Taking part in Dry January will help people to reset their relationship with alcohol, according to charity Alcohol Concern.
A month without alcohol will help people to feel healthier and happier, and will help them realise they don’t need it, it added.
People have reported losing weight, and feeling better about life after the end of the month.
It could also save people money, as the average person in the UK spends about £50,000 on booze in their lifetime, the charity said.
“Dry January is popular partly because it feels like a detox: an opportunity to clean up after weeks of excess,” said Alcohol Concern’s Policy and Research Director, Dr James Nicholls.
“Often what people are really doing in Dry January is resetting their relationship with drink.
“It’s partly about seeing how it feels to go without alcohol for an extended period, and plenty of people report better sleep, weight loss and better mood – not mention the money saved.”
By November, more than three million people in the UK were already expecting to take January off alcohol, Nicholls added.
The campaign isn’t a ‘magic bullet’ – it won’t magically fix everything in your body if you’re drinking too much for the remaining 11 months, the charity said.
Similarly, Dry January isn’t a moral crusade, it claimed.
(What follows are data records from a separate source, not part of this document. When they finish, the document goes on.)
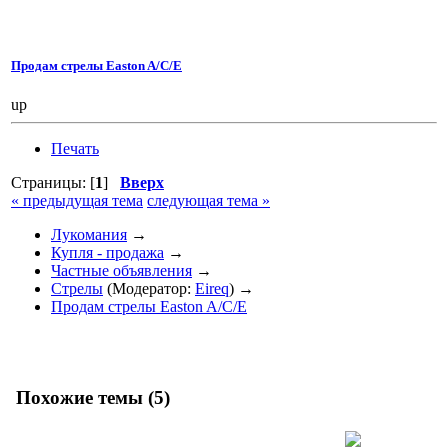
Продам стрелы Easton A/C/E
up
Печать
Страницы: [
1
]
Вверх
« предыдущая тема
следующая тема »
Лукомания
→
Купля - продажа
→
Частные объявления
→
Стрелы
(Модератор:
Eireq
) →
Продам стрелы Easton A/C/E
Похожие темы (5)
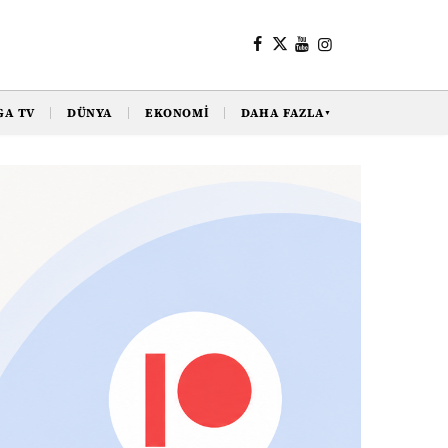
GA TV
DÜNYA
EKONOMI
DAHA FAZLA
▼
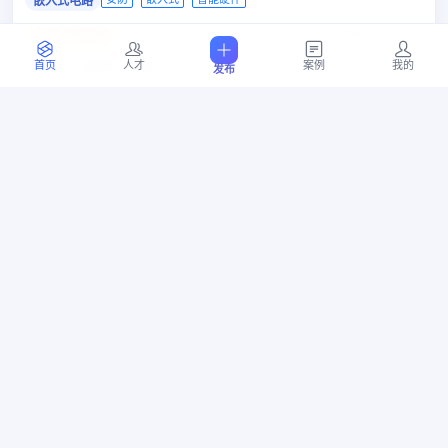
嵌入式电路
￥110000
剩余10天5小时
山东省 淄博市 张店区
首页
人才
案例
我的
发布
07-21 15:27
8
位竞标
找长期合作layout工程师
原理图
layout
PCB设计
￥1000
剩余10天1小时
广东省 广州市 萝岗区
07-21 11:46
8
位竞标
毫米波成像设备
嵌入式
图像技术
射频微波技术
图像识别
￥50000
剩余6天5小时
浙江省 杭州市 上城区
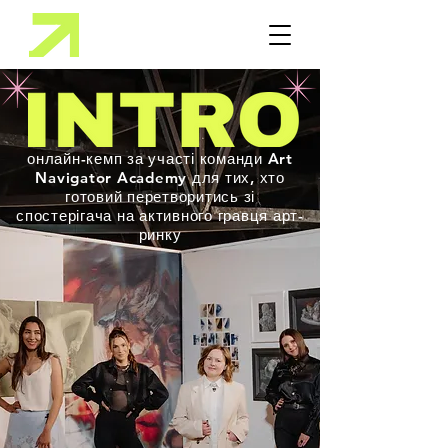
онлайн-кемп за участі команди Art
Navigator Academy для тих, хто
готовий перетворитись зі
спостерігача на активного гравця арт-
ринку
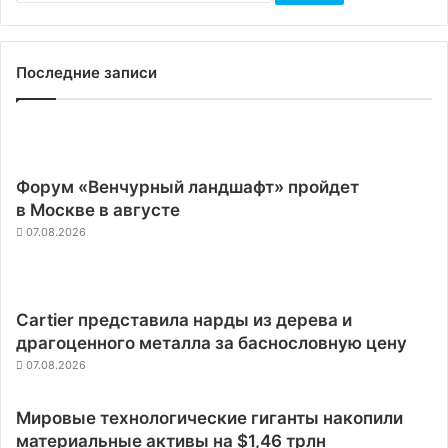
Последние записи
Форум «Венчурный ландшафт» пройдет
в Москве в августе
07.08.2026
Cartier представила нарды из дерева и
драгоценного металла за баснословную цену
07.08.2026
Мировые технологические гиганты накопили
материальные активы на $1,46 трлн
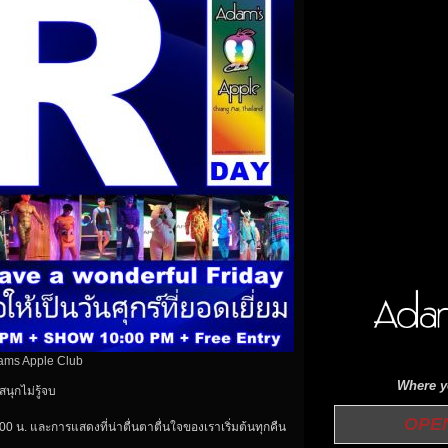
dams Apple Club
Where yo
นุกไม่รู้จบ
OPEN 
00 น. และการแสดงที่น่าตื่นตาตื่นใจของเราเริ่มต้นทุกคืน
It won’t make you a better person, and it’s not about looking down on others who aren’t taking part. It’s about reflecting on your own choices, said Alcohol Concern.
Some people find a month without alcohol difficult, while others find it to be a revelation, Nicholls added.
“Over the years, I have often stopped drinking in January – with varying degrees of success,” he said.
“Once I lasted through until mid-February; in other years, I’ve caved in within days.
“Like millions of people, though, I’m planning to do it again this year.”